After the desired incision has been made and prior to total withdrawal of the catheter, both the wire loop and the blade must be folded back inside the catheter, into the initial non-operative position shown in FIG. 2 to prevent damage to the vein during the withdrawal.

The pressure branch 12 of the catheter serves as a route of fluid or contrast material administration, pressure measurement and blood sampling for oxymetry, through the catheter. Another important role of the pressure branch of the catheter is to prevent a blood clotting interiorly of the catheter system by a continuous drip of the anticoagulated fluid.

In order to measure the pressure of the cardiac chamber or vessel in which the catheter tip is placed, the guide wire 24 should first be pushed inward to open the side hole of the catheter tip. Then the rubber stopper 36 is clamped with a hemostat to prevent a pressure dissipation through the wire control branch. A pressure gauge (not shown) is then connected to the pressure branch 12 of the catheter.

In order to clean the guide wire control branch 10 of the catheter, the rubber stopper 38 is first clamped, the flushing fluid is then injected into the pressure branch 12 of the catheter.

This newly devised catheter can be used for atrial septostomy more effectively and eliminates the complications currently arising with the use of the balloon catheter.

1. This catheter is equipped with a flexible wire tip which minimizes the trauma or perforation of the cardiac wall or vessels during the manipulation of the catheter, also, the wire tip would decrease the chances of crossing any intra-atrial communication, such as the patent foramen ovale, even in the presence of a very small hole.

2. The space occupied in the left atrium by the catheter, including the wire loop and blade in the cardiac chamber, is negligible; therefore, the hazard of venous obstruction which occurs with the inflated balloon is eliminated. Also, even in the presence of a small left atrium, atrial septostomy could be performed.

3. Compared to the blind and forceful atrial septostomy by a balloon catheter, this catheter is capable of performing an incision on the atrial septum accurately in the desired direction and location. This procedure requires practically no force, which eliminates, with certainty, unnecessary trauma in adjoining tissue.

4. There is no problem with embolization by a foreign body, which has occurred in the use of the balloon catheter as a result of the rupture of the balloon.

5. Misplacement of the catheter into other cardiac chambers can be detected by careful examination of the guide wire loop and by direct pressure measurement.
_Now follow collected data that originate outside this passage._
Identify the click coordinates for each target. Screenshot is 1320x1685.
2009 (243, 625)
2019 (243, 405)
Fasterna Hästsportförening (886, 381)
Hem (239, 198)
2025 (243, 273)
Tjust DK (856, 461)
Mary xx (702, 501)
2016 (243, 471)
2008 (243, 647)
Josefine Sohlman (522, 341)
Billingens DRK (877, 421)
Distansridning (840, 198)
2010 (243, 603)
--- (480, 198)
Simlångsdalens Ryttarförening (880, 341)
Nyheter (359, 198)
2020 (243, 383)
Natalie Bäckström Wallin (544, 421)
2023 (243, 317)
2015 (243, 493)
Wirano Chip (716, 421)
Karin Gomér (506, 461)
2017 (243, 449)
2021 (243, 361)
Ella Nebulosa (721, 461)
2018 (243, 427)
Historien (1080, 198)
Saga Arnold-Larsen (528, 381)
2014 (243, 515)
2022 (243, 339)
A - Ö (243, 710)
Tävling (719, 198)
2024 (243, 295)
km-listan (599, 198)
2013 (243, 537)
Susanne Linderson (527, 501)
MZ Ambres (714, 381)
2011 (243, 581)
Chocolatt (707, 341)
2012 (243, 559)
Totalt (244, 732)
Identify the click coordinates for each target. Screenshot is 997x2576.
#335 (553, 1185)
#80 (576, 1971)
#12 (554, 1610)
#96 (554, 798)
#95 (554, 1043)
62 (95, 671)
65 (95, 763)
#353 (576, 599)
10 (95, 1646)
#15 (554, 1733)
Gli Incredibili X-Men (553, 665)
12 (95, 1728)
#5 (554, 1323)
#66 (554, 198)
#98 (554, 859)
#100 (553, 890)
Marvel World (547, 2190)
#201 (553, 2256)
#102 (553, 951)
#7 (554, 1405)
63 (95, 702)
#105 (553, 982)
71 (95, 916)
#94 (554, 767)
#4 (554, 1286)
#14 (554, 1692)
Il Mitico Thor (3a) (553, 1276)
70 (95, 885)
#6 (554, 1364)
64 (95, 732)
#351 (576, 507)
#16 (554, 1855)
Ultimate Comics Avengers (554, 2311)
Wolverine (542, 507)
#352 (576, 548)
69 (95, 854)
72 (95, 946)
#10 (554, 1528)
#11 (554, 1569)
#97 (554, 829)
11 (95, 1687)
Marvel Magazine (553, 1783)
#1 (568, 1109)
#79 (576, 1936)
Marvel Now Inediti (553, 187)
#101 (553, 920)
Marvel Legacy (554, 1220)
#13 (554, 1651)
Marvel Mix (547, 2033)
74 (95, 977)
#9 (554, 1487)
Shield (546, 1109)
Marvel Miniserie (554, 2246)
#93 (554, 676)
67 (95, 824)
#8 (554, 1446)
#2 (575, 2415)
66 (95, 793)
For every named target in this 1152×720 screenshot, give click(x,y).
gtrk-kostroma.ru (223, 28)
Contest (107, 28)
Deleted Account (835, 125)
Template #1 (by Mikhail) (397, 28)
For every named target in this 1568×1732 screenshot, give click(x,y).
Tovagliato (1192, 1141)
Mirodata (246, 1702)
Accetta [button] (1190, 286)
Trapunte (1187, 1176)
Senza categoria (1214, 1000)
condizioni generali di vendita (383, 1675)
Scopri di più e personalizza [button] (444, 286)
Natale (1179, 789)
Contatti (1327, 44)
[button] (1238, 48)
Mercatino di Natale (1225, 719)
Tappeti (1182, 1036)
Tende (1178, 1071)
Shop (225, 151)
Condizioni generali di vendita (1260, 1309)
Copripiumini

ADVANTAGES OF CONSTRUCTION

1. size and manipulation of the catheter is practically identical as conventionally utilized ones.

2. Because the catheter is equipped with a flexible guide wire tip and loop, manipulation of the catheter is more convenient and the chance of entering the stenotic area (valve) of the heart is increased.

3. The guide loop wire will serve as an indicator of the direction of the scalpel which allows a precise incision of the tissue. Also the loop will be used in determination of a location or size of the septum or valves. An additional virtue of this loop wire is to prevent an inadvertent damage of the surrounding tissue as the blade is in use.

4. The height of the blade is easily adjustable.